Recent analysis of data from 43 cancer registries around India revealed that the lifetime risk of developing cancer in India stood at 11%, with an estimated 15.6 lakh cancer cases and 8.74 lakh cancer deaths occurring in 2024. What is worrying is that the registries that these data have been collected from cover just 10%-18% of the population from 23 states and Union territories and only some key hospitals. The numbers would rise exponentially if the Indian population that is not covered by cancer registries is taken into account. As previous such reports have shown, women accounted for a higher proportion of the total cancer cases (51.1%) but a lower number of deaths (45%) because breast and cervical cancers, which together account for 40% of cases in women, are easier to detect early and have better survival outcomes. There has been an increase in the incidence of oral cancer in the country despite a corresponding decline in tobacco consumption, underlining the long-term harm that smoking or chewing tobacco can cause. The recently raised taxation on all tobacco products is expected to have a positive impact on the incidence of oral cancer. Data also showed that the Northeast has a higher burden of cancer cases than the rest of the country because of certain problematic dietary habits. Awareness about these — without the intervention being intrusive — is needed to bring down the Northeast’s cancer burden.

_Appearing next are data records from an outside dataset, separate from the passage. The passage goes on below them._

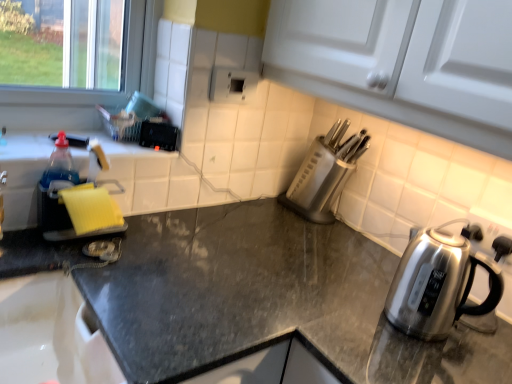 In the scene shown: Measure the distance between point [99,161] and camera.

The distance of point [99,161] from camera is 3.67 feet.

Locate an element on the screen. Image resolution: width=512 pixels, height=384 pixels. yellow sponge at left is located at coordinates (75, 196).

Is yellow sponge at left positioned with its back to black granite countertop at center?

No, black granite countertop at center is not at the back of yellow sponge at left.

Does point (97, 174) come closer to viewer compared to point (420, 364)?

No.

Which object is positioned more to the left, yellow sponge at left or black granite countertop at center?

yellow sponge at left.

Would you say yellow sponge at left contains black granite countertop at center?

Definitely not — black granite countertop at center is not inside yellow sponge at left.

Which is in front, point (310, 177) or point (499, 250)?

Point (499, 250)

Based on the photo, would you consider satin silver knife block at center-right to be distant from satin silver kettle at right?

No, there isn't a large distance between satin silver knife block at center-right and satin silver kettle at right.

Considering the sizes of satin silver knife block at center-right and satin silver kettle at right in the image, is satin silver knife block at center-right wider or thinner than satin silver kettle at right?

According to the World Health Organization, up to 50% of cancers can be prevented by avoiding risk factors and implementing evidence-based prevention strategies. This load can be further reduced through early detection of cancer and appropriate treatment and care of patients. This is perhaps the biggest challenge in India. India’s cancer registries are still woefully inadequate to map the complex dimensions of the ailment. Linking these registries to primary and secondary healthcare facilities could have offered a solution but fewer than 1,000 of such facilities have, at least on paper, the wherewithal to provide cancer care. Further, the doctor-physician ratio — one oncologist for 2,000 patients — is poor and this disease also takes a toll on finances. One study estimated that, on average, the cost of cancer treatment in India is around
Rs 61,216 per hospitalisation session, leading to high out-of-pocket expenditure and penury. Moreover, only 4% of Indians have access to palliative care. Collating these challenges and suggesting potential resolutions could begin with reliable data. For that, India’s cancer registries need to widen and improve.